### REQUIREMENT:
This task calls for every entry below to be repeated exactly, without the pictures.

### DATASET ENTRIES:
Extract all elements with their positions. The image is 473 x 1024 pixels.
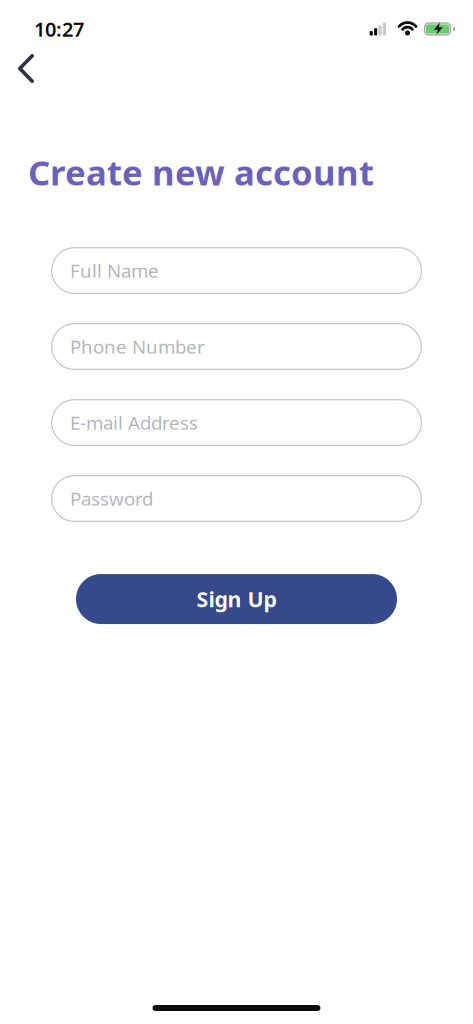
button[interactable]: Phone Number bbox=[51, 323, 422, 370]
staticText: Phone Number bbox=[70, 334, 205, 359]
staticText: E-mail Address bbox=[70, 410, 198, 435]
button[interactable]: Full Name bbox=[51, 247, 422, 294]
button[interactable]: Password bbox=[51, 475, 422, 522]
staticText: Sign Up bbox=[196, 585, 276, 613]
staticText: Full Name bbox=[70, 258, 159, 283]
staticText: 10:27 bbox=[34, 16, 84, 42]
staticText: Password bbox=[70, 486, 153, 511]
button[interactable]: Sign Up bbox=[76, 574, 397, 624]
button[interactable]: E-mail Address bbox=[51, 399, 422, 446]
button[interactable]: Back bbox=[0, 54, 34, 83]
staticText: Create new account bbox=[28, 149, 374, 195]
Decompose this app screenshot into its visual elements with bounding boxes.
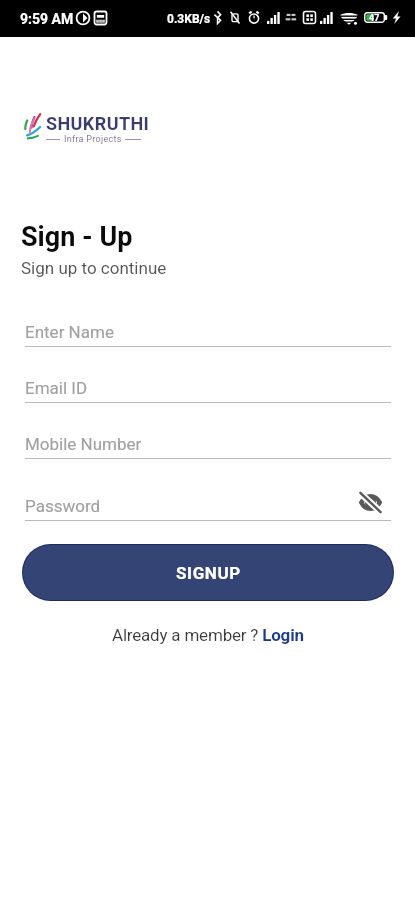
staticText: SHUKRUTHI <box>46 113 150 134</box>
button[interactable]: Toggle password visibility <box>354 488 386 516</box>
staticText: Sign up to continue <box>21 258 167 278</box>
staticText: Infra Projects <box>64 134 122 145</box>
staticText: Already a member ? Login <box>112 625 304 645</box>
button[interactable]: Already a member ? Login <box>112 625 304 645</box>
staticText: Sign - Up <box>21 221 133 253</box>
staticText: 0.3KB/s <box>167 12 211 26</box>
staticText: Password <box>25 496 101 516</box>
button[interactable]: Email ID <box>25 369 391 403</box>
staticText: Email ID <box>25 378 88 398</box>
button[interactable]: Mobile Number <box>25 425 391 459</box>
button[interactable]: Password <box>25 487 391 521</box>
staticText: 9:59 AM <box>20 11 74 27</box>
staticText: Enter Name <box>25 322 114 342</box>
button[interactable]: Enter Name <box>25 313 391 347</box>
staticText: Mobile Number <box>25 434 142 454</box>
staticText: 47 <box>369 13 380 24</box>
button[interactable]: SIGNUP <box>23 545 393 600</box>
staticText: SIGNUP <box>176 563 241 583</box>
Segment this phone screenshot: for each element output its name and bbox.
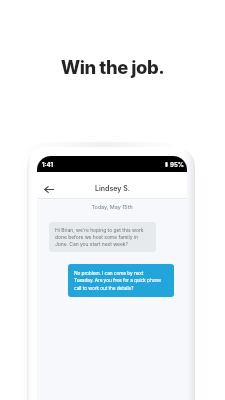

### RESPONSE TO THE EXERCISE:
Extract all elements with their positions. The image is 473 x 1024 pixels.
button[interactable]: Phone Number bbox=[51, 323, 422, 370]
staticText: Phone Number bbox=[70, 334, 205, 359]
staticText: E-mail Address bbox=[70, 410, 198, 435]
button[interactable]: Full Name bbox=[51, 247, 422, 294]
button[interactable]: Password bbox=[51, 475, 422, 522]
staticText: Sign Up bbox=[196, 585, 276, 613]
staticText: Full Name bbox=[70, 258, 159, 283]
staticText: 10:27 bbox=[34, 16, 84, 42]
staticText: Password bbox=[70, 486, 153, 511]
button[interactable]: Sign Up bbox=[76, 574, 397, 624]
button[interactable]: E-mail Address bbox=[51, 399, 422, 446]
button[interactable]: Back bbox=[0, 54, 34, 83]
staticText: Create new account bbox=[28, 149, 374, 195]
Decompose this app screenshot into its visual elements with bounding boxes.
staticText: SHUKRUTHI <box>46 113 150 134</box>
button[interactable]: Toggle password visibility <box>354 488 386 516</box>
staticText: Sign up to continue <box>21 258 167 278</box>
staticText: Infra Projects <box>64 134 122 145</box>
staticText: Already a member ? Login <box>112 625 304 645</box>
button[interactable]: Already a member ? Login <box>112 625 304 645</box>
staticText: Sign - Up <box>21 221 133 253</box>
staticText: 0.3KB/s <box>167 12 211 26</box>
staticText: Password <box>25 496 101 516</box>
button[interactable]: Email ID <box>25 369 391 403</box>
staticText: Email ID <box>25 378 88 398</box>
button[interactable]: Mobile Number <box>25 425 391 459</box>
button[interactable]: Password <box>25 487 391 521</box>
staticText: 9:59 AM <box>20 11 74 27</box>
staticText: Enter Name <box>25 322 114 342</box>
button[interactable]: Enter Name <box>25 313 391 347</box>
staticText: Mobile Number <box>25 434 142 454</box>
staticText: 47 <box>369 13 380 24</box>
button[interactable]: SIGNUP <box>23 545 393 600</box>
staticText: SIGNUP <box>176 563 241 583</box>
Segment this phone screenshot: for each element output its name and bbox.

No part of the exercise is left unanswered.